= Federal-aid highway program =

US federally-funded road system

The U.S. federal-aid highway program was commenced in 1916, with milestones of Federal-Aid Highway Act of 1944 and Federal-Aid Highway Act of 1956.

Before the Interstate Highway System was established in 1956, the federal-aid highway system consisted of three parts:

- The Interstate Highway System (FAI routes)
- The Federal-aid primary highway system (FAP system) is a system of connected main highways, selected by each state highway department subject to the approval of the Bureau of Public Roads. It encompasses routes of the Interstate System and other important routes serving essentially through traffic with their urban extensions, including important loops, belt highways, and spurs.
- The Federal-aid secondary highway system (FAS system) consists of the principal secondary and feeder routes, including farm-to-market roads, rural mail and public school bus routes, local rural roads, county and township roads, roads of the county, road class, and their urban extensions.
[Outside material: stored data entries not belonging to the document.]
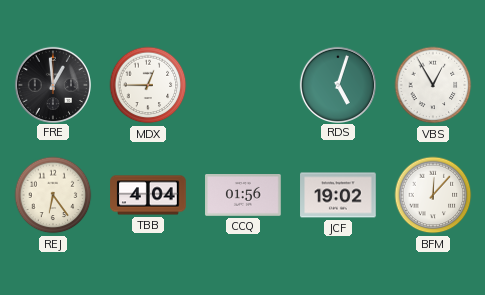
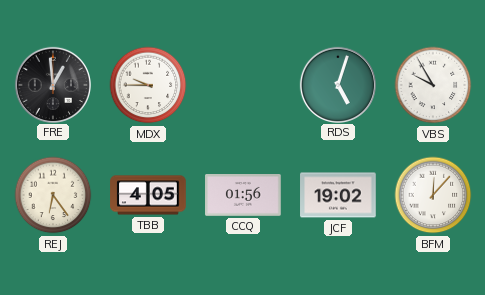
MDX: 12:45 -> 9:45
VBS: 12:55 -> 9:55
TBB: 4:04 -> 4:05
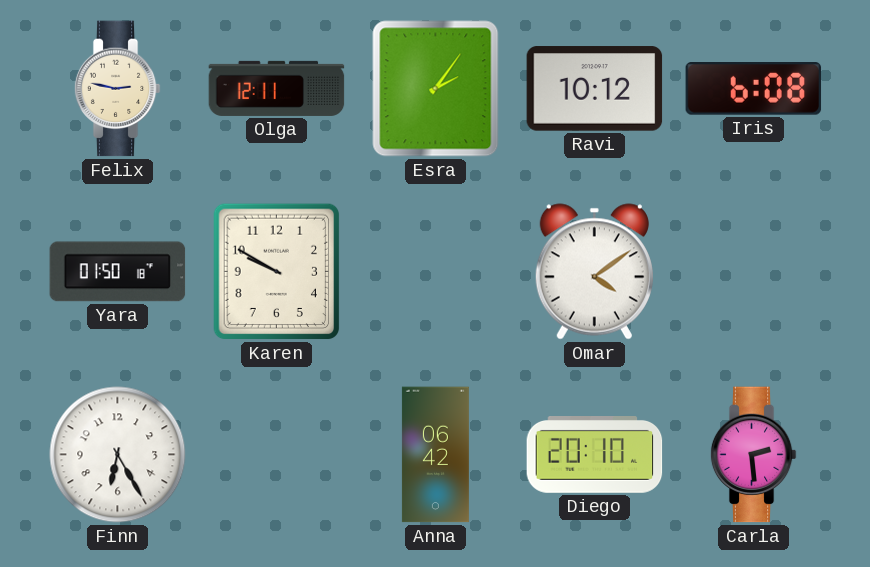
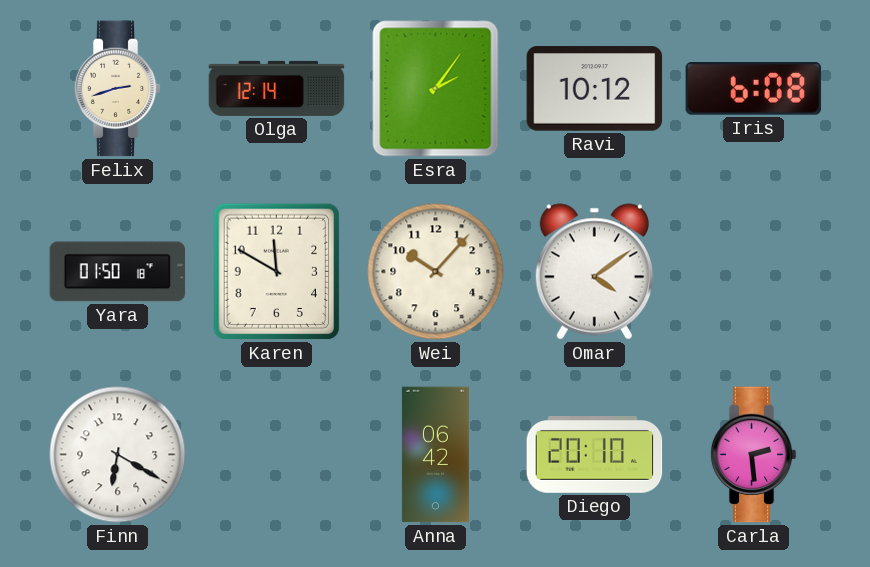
Felix: 2:47 -> 2:42
Olga: 12:11 -> 12:14
Karen: 9:50 -> 11:50
Wei: none -> 10:07
Finn: 6:25 -> 6:20
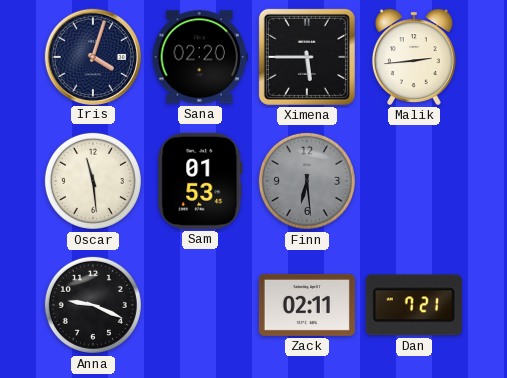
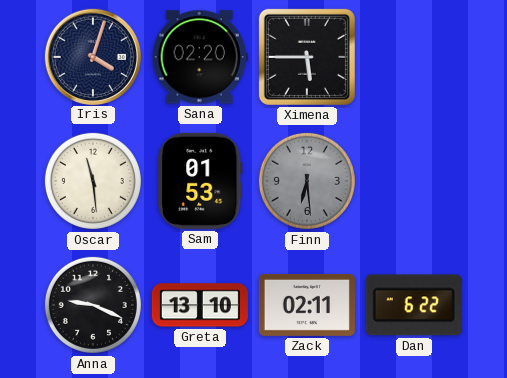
Malik: 2:44 -> none
Greta: none -> 13:10
Dan: 7:21 -> 6:22
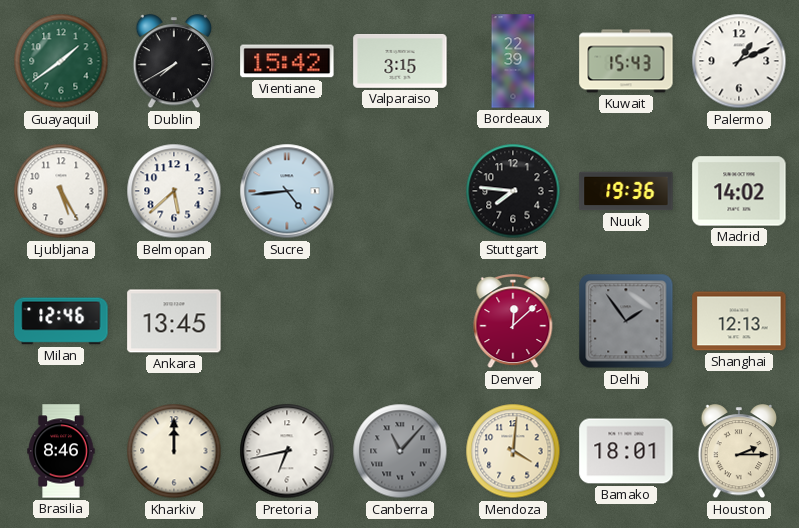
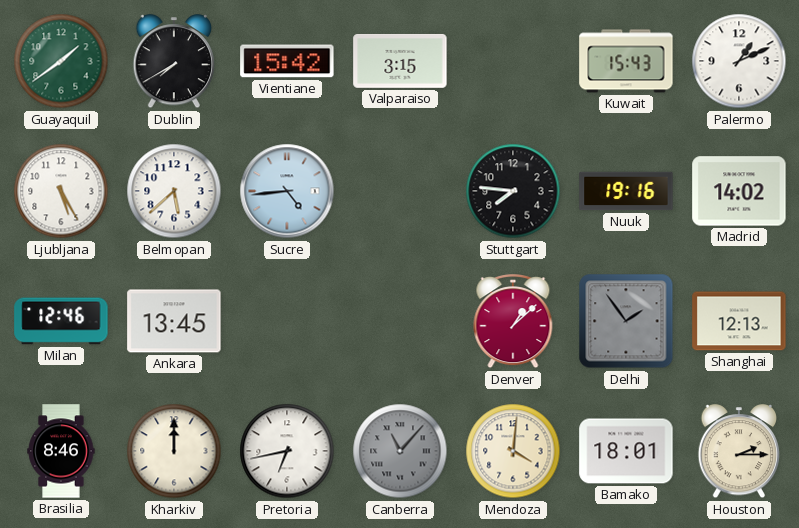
Bordeaux: 22:39 -> none
Nuuk: 19:36 -> 19:16
Denver: 12:08 -> 1:08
These roads are chosen by the state highway departments and appropriate local road officials cooperatively, subject to approval by the Bureau of Public Roads.

In modern times, the Federal-Aid Highway Program supports state highway systems by providing financial assistance for the construction, maintenance, and operations of the 3.9 e6mile highway network, including the Interstate Highway System, primary highways, and secondary local roads.